Additional clinical features that may sway decisions in favor of obtaining LP despite negative findings on EEG, MRI, and serum antibodies include increased adverse reactions to antipsychotics (eg, neuroleptic malignant syndrome), prodromal infectious symptoms, known tumor, or new-onset neurologic symptoms after initial evaluation.2,8

Table 2 summarizes key features of laboratory and diagnostic findings in anti-NMDA receptor encephalitis.

Key features of laboratory and diagnostics findings in anti-NMDA receptor encephalitis

When should you pursue a more extensive workup?

There are some practical tools and rating scales to help clinicians conceptualize risk for autoimmune encephalitis. For psychiatric purposes, however, many of these scales assume that LP, MRI, and EEG have already been completed, and thus it is challenging to incorporate them into psychiatric practice. One such tool is the Antibody Prevalence in Epilepsy and Encephalopathy scale; a score ≥4 is 98% sensitive and 78% to 84% specific for predicting antineural autoantibody positivity.10 Table 3 describes warning signs that may be useful in helping clinicians decide how urgently to pursue a more extensive workup in the possibility of autoimmune encephalitis.

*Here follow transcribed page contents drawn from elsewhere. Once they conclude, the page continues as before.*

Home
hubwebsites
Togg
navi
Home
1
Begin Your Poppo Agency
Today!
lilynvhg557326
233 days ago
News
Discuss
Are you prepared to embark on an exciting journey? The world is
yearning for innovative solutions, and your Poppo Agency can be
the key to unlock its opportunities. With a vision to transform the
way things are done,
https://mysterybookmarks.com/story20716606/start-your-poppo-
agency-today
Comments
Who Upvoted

Warning signs for autoimmune encephalitis that could emerge during initial treatment of first-episode psychosis

The importance of catching anti-NMDA receptor encephalitis is underscored by the fact that appropriate treatment is very different than for primary psychosis, and outcomes worsen with delay to appropriate treatment.20 Without treatment, severe cases may progress to autonomic instability, altered consciousness, and respiratory compromise warranting admission to an intensive care unit. While the details are beyond the scope of this review, the recommended treatment for confirmed cases of anti-NMDA receptor encephalitis includes tumor removal (if indicated), reducing inflammation (steroids), removing antibodies via IV immunoglobulins, or plasma exchange.8,29 Progression of the disease may warrant consideration of rituximab or cyclophosphamide. In nonresponsive cases, third-line treatments include proteasome inhibitors or interleukin-6 receptor antagonists.8 For patients with severe catatonia, some studies have investigated the utility of electroconvulsive therapy.30 Conceptually, clinicians may consider the utility of antipsychotics as similar to recommendations for hyperactive delirium for the management of psychotic symptoms, agitation, or insomnia. However, given the risk for antipsychotic intolerance, using the lowest effective dose and vigilant screening for the emergence of extrapyramidal symptoms, fever, and autonomic instability is recommended.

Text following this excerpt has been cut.